Anche a non considerare, infatti, i procedimenti in cui il ricorrente è stato assolto, è provato in atti che:

- con sentenza Tribunale di Vicenza, -OMISSIS-, n. -OMISSIS- il giudice penale ha dichiarato la prescrizione del reato di cui all’art. 186, commi 1 e 2, d.lgs. n. 285/1992 (per aver guidato in stato di ebbrezza provocando un incidente stradale) sottolineando che non sussistono elementi per il proscioglimento nel merito;

- la Procura della Repubblica di Vicenza ha attestato che il procedimento iscritto al n. -OMISSIS- RGNR (per i reati di cui agli artt. 651 e 337 c.p.) è stato archiviato solamente per intervenuta prescrizione;

- la Procura della Repubblica di Vicenza ha attestato che il procedimento iscritto al n. -OMISSIS- RGNR (per i reati di cui agli artt. 337 c.p. e 6, d.lgs. n. 286/1998) è stato archiviato solamente per intervenuta prescrizione.
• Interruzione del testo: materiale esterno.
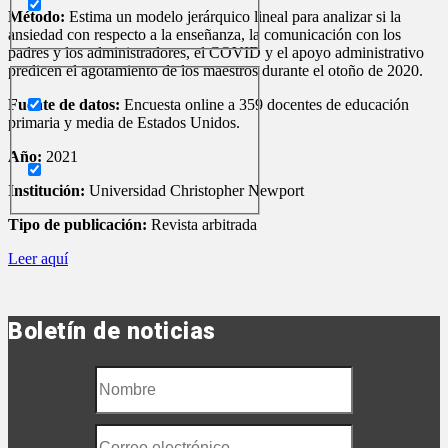
Método:
Estima un modelo jerárquico lineal para analizar si la
ansiedad con respecto a la enseñanza, la comunicación con los
padres y los administradores, el COVID y el apoyo administrativo
predicen el agotamiento de los maestros durante el otoño de 2020.
Fuente de datos:
Encuesta online a 359 docentes de educación
primaria y media de Estados Unidos.
Año:
2021
Institución:
Universidad Christopher Newport
Tipo de publicación:
Revista arbitrada
Leer aquí
Boletín de noticias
Il coinvolgimento dell’istante in tali procedimenti penali – senza che sia stata fornita prova alcuna della sua estraneità ai fatti – è stato ragionevolmente considerato dalla p.a. indice di una non compiuta integrazione del ricorrente nella comunità nazionale, tenuto conto che:

- le condotte di cui alle superiori vicende penali (una delle quali, la guida in stato di ebbrezza, posta in essere appena tre anni prima della domanda di concessione di cittadinanza) costituiscono elementi di sicuro rilievo nell’ambito del giudizio tipico del procedimento di concessione della cittadinanza (cfr. – con riferimento alla guida in stato di ebbrezza – Tar Lazio, V- bis , 8 luglio 2022, n. 9355 e – con riferimento alla resistenza a pubblico ufficiale – Tar Lazio, II- quater , 2 febbraio 2015, n. 1833);

- è irrilevante che il ricorrente non sia stato condannato per le condotte poste in essere a causa dell’intervenuta prescrizione poiché è noto che « le valutazioni finalizzate all’accertamento di una responsabilità penale si pongono su di un piano del tutto diverso ed autonomo rispetto alla valutazione del medesimo fatto ai fini dell'adozione di un provvedimento amministrativo;
da ciò deriva la possibilità che le risultanze fattuali oggetto della vicenda penale possono valutarsi negativamente, sul piano amministrativo, anche a prescindere dagli esiti processuali
» (cfr. Tar Lazio, V- bis , 15 marzo 2022, n. 2943) e che, quindi, anche in caso di intervenuta prescrizione, « il comportamento del ricorrente, valutato come fatto storico può ragionevolmente essere considerato come indicativo di una personalità non incline al rispetto delle norme penali e delle regole di civile convivenza e, come tale, giustificare il diniego del rilascio della cittadinanza italiana » (cfr. ex multis Tar Lazio, V- bis , 13 giugno 2022, n. 7815).

17. Per tutto quanto sopra illustrato, il ricorso è infondato e deve essere rigettato.

18. Le spese processuali – liquidate nella misura indicata nel dispositivo – seguono la soccombenza.